Kerry's plans include spending $100 million to reward colleges and universities that expand the number of grant recipients they graduate to at least 10 percent.

Bush plans to make student loans available for workers who are paying for short-term job training. Bush advocates tax breaks to help parents pay for college costs, while Kerry proposes a tuition tax credit.

Kerry also proposes $10 billion of funding for higher education in states that do not increase tuition more than the rate of inflation. And he proposes a plan for students to pay for college by doing community service.

"If you will serve America for two years - working in a school, a health center, or strengthening America's security - we will make sure you can attend four years of college tuition-free," Kerry's website says.

Kerry wants to restore federal funds to a recently eliminated program that improves distance education at community colleges. Bush proposes the creation of a $125 million program that would, in part, allow more high school students to earn college credit.

Despite the candidates' plans for the future of higher education, neither is making education a pressing issue on the campaign trail.
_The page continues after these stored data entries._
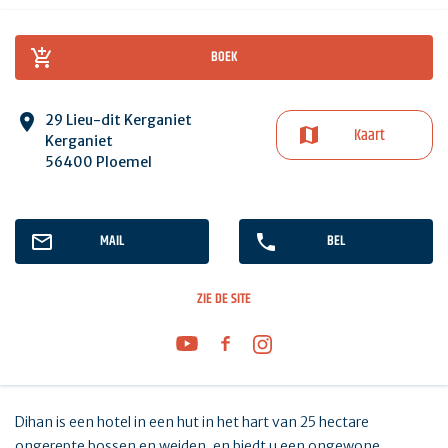
BOEK
29 Lieu-dit Kerganiet
Kaart
Kerganiet
56400 Ploemel
MAIL
BEL
ZIE DE SITE
Dihan is een hotel in een hut in het hart van 25 hectare
ongerepte bossen en weiden, en biedt u een ongewone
"Education is always relevant to governance, but at the tail end of a presidential campaign, you have to analyze what voters who haven't made up their mind will vote on," said Terry Michael, the executive director of the Center for Politics and Journalism in Washington, D.C. "It isn't education, jobs or health care. It is Iraq."

Bush advocates his plan, "No Child Left Behind" as a success for education, although Jackson said the jury is still out on its actual achievement.

Nonetheless, Bush's approach to education reform has focused almost solely on elementary and secondary education. Some of his critics say he has completely ignored higher education.

"I don't see much involvement either way," Jackson said. "The only place I would fault the administration would be in the area of visas and keeping out international students, which of course was because of 9/11."

Mike Lawrence, the director of the Public Policy Institute, said the government tends to be reactive and since there is a perception that elementary and secondary education is in trouble, policy makers are more likely to focus on it.

"The higher education system has been stronger here than higher education overseas," Lawrence said. "The same has not been true for elementary and secondary education."

Lawrence said this puts higher education in danger of losing its pre-eminence, especially if it continues to take a distant back seat in the issues being addressed and funded by the federal government.

"The federal government has played a role in higher education in promoting research and enhancing affordability," Lawrence said. "But the primary responsibility of higher education is a state responsibility."

Vedder said higher education might get some notice tonight, as the candidates come together for their second debate in a town-hall meeting format at Washington University in St. Louis.

"I think there is a reasonable probability that one or the other candidate, if not the monitor, will bring it up," Vedder said. "If you listed 10 or 12 things that most concern Americans now, college tuition is on the list, not high on the list, but on it."